Saved entries:
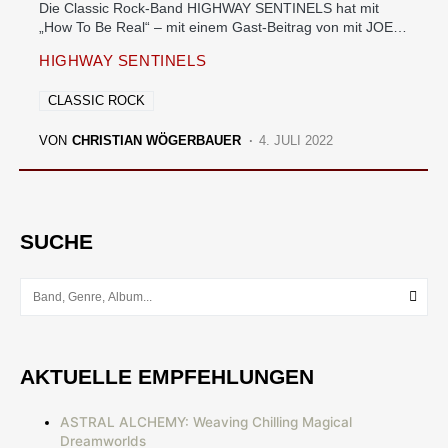
Die Classic Rock-Band HIGHWAY SENTINELS hat mit
„How To Be Real“ – mit einem Gast-Beitrag von mit JOE…
HIGHWAY SENTINELS
CLASSIC ROCK
VON
CHRISTIAN WÖGERBAUER
4. JULI 2022
SUCHE
AKTUELLE EMPFEHLUNGEN
ASTRAL ALCHEMY: Weaving Chilling Magical
Dreamworlds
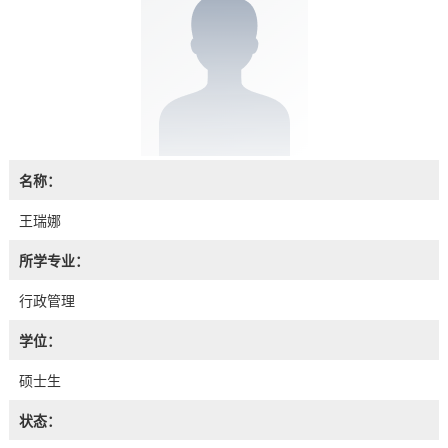
名称：
王瑞娜
所学专业：
行政管理
学位：
硕士生
状态：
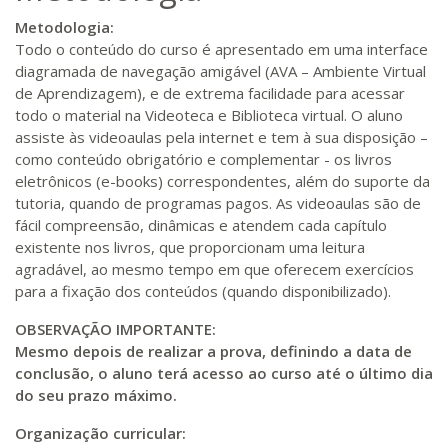
Metodologia:
Todo o conteúdo do curso é apresentado em uma interface
diagramada de navegação amigável (AVA – Ambiente Virtual
de Aprendizagem), e de extrema facilidade para acessar
todo o material na Videoteca e Biblioteca virtual. O aluno
assiste às videoaulas pela internet e tem à sua disposição –
como conteúdo obrigatório e complementar - os livros
eletrônicos (e-books) correspondentes, além do suporte da
tutoria, quando de programas pagos. As videoaulas são de
fácil compreensão, dinâmicas e atendem cada capítulo
existente nos livros, que proporcionam uma leitura
agradável, ao mesmo tempo em que oferecem exercícios
para a fixação dos conteúdos (quando disponibilizado).
OBSERVAÇÃO IMPORTANTE:
Mesmo depois de realizar a prova, definindo a data de
conclusão, o aluno terá acesso ao curso até o último dia
do seu prazo máximo.
Organização curricular:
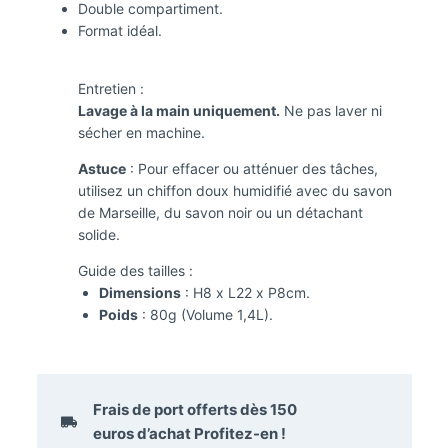
Double compartiment.
Format idéal.
Entretien :
Lavage à la main uniquement.
Ne pas laver ni
sécher en machine.
Astuce
: Pour effacer ou atténuer des tâches,
utilisez un chiffon doux humidifié avec du savon
de Marseille, du savon noir ou un détachant
solide.
Guide des tailles :
Dimensions
: H8 x L22 x P8cm.
Poids
: 80g (Volume 1,4L).
Frais de port offerts dès
150
euros
d’achat Profitez-en !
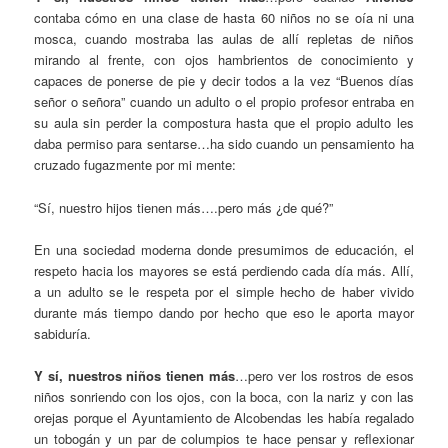
contaba cómo en una clase de hasta 60 niños no se oía ni una
mosca, cuando mostraba las aulas de allí repletas de niños
mirando al frente, con ojos hambrientos de conocimiento y
capaces de ponerse de pie y decir todos a la vez “Buenos días
señor o señora” cuando un adulto o el propio profesor entraba en
su aula sin perder la compostura hasta que el propio adulto les
daba permiso para sentarse…ha sido cuando un pensamiento ha
cruzado fugazmente por mi mente:
“Sí, nuestro hijos tienen más….pero más ¿de qué?”
En una sociedad moderna donde presumimos de educación, el
respeto hacia los mayores se está perdiendo cada día más. Allí,
a un adulto se le respeta por el simple hecho de haber vivido
durante más tiempo dando por hecho que eso le aporta mayor
sabiduría.
Y sí, nuestros niños tienen más
…pero ver los rostros de esos
niños sonriendo con los ojos, con la boca, con la nariz y con las
orejas porque el Ayuntamiento de Alcobendas les había regalado
un tobogán y un par de columpios te hace pensar y reflexionar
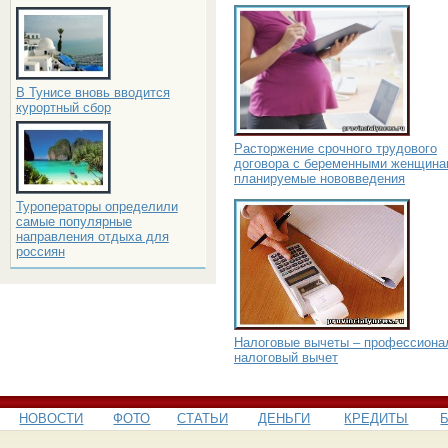
В Тунисе вновь вводится
курортный сбор
Расторжение срочного трудового
договора с беременными женщина
планируемые нововведения
Туроператоры определили
самые популярные
направления отдыха для
россиян
Налоговые вычеты – профессиона
налоговый вычет
НОВОСТИ
ФОТО
СТАТЬИ
ДЕНЬГИ
КРЕДИТЫ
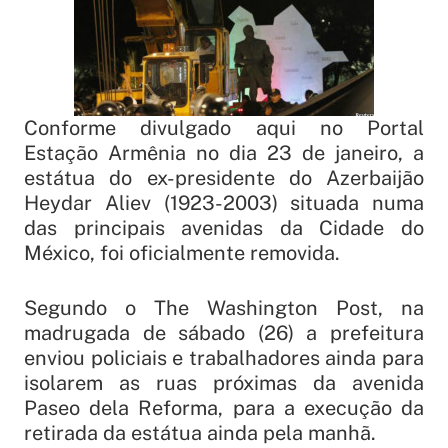
Conforme divulgado aqui no Portal
Estação Armênia no dia 23 de janeiro, a
estátua do ex-presidente do Azerbaijão
Heydar Aliev (1923-2003) situada numa
das principais avenidas da Cidade do
México, foi oficialmente removida.
Segundo o
The Washington Post
, na
madrugada de sábado (26) a prefeitura
enviou policiais e trabalhadores ainda para
isolarem as ruas próximas da avenida
Paseo dela Reforma
, para a execução da
retirada da estátua ainda pela manhã.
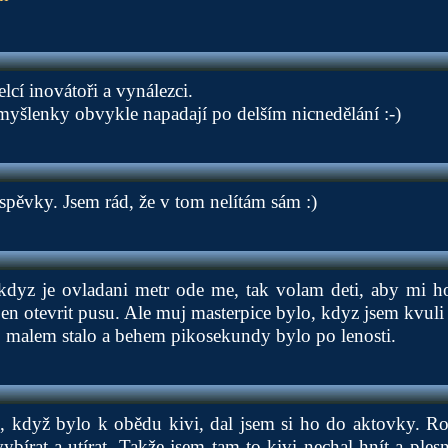
elcí inovátoři a vynálezci.
myšlenky obvykle napadají po delším nicnedělání :-)
spěvky. Jsem rád, že v tom nelítám sám :)
e kdyz je ovladani metr ode me, tak volam deti, aby mi h
 jen otevrit pusu. Ale muj masterpice bylo, kdyz jsem kvuli 
o malem stalo a behem pikosekundy bylo po lenosti.
 když bylo k obědu kivi, dal jsem si ho do aktovky. Ro
ybírat a utírat. Takže jsem tam to kivi nechal hnít a ples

INSTRUCTIONS FOR THE TASK: All lines from the start of the entries above through the line containing "agradável, ao mesmo" are to be given again exactly; the pictures are not.

COMPLETED TASK:
Die Classic Rock-Band HIGHWAY SENTINELS hat mit
„How To Be Real“ – mit einem Gast-Beitrag von mit JOE…
HIGHWAY SENTINELS
CLASSIC ROCK
VON
CHRISTIAN WÖGERBAUER
4. JULI 2022
SUCHE
AKTUELLE EMPFEHLUNGEN
ASTRAL ALCHEMY: Weaving Chilling Magical
Dreamworlds
名称：
王瑞娜
所学专业：
行政管理
学位：
硕士生
状态：
Metodologia:
Todo o conteúdo do curso é apresentado em uma interface
diagramada de navegação amigável (AVA – Ambiente Virtual
de Aprendizagem), e de extrema facilidade para acessar
todo o material na Videoteca e Biblioteca virtual. O aluno
assiste às videoaulas pela internet e tem à sua disposição –
como conteúdo obrigatório e complementar - os livros
eletrônicos (e-books) correspondentes, além do suporte da
tutoria, quando de programas pagos. As videoaulas são de
fácil compreensão, dinâmicas e atendem cada capítulo
existente nos livros, que proporcionam uma leitura
agradável, ao mesmo tempo em que oferecem exercícios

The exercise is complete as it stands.